EXERCISE DESCRIPTION = What is needed is an exact transcription of the listing, with the images removed.

AVAILABLE DATA =
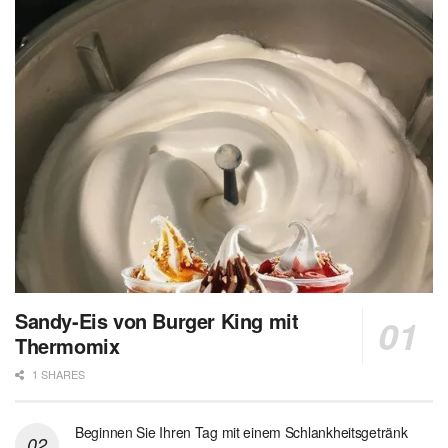
Sandy-Eis von Burger King mit
Thermomix
1 SHARES
Beginnen Sie Ihren Tag mit einem Schlankheitsgetränk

SOLUTION FOR THIS PROBLEM =
Sandy-Eis von Burger King mit
Thermomix
1 SHARES
Beginnen Sie Ihren Tag mit einem Schlankheitsgetränk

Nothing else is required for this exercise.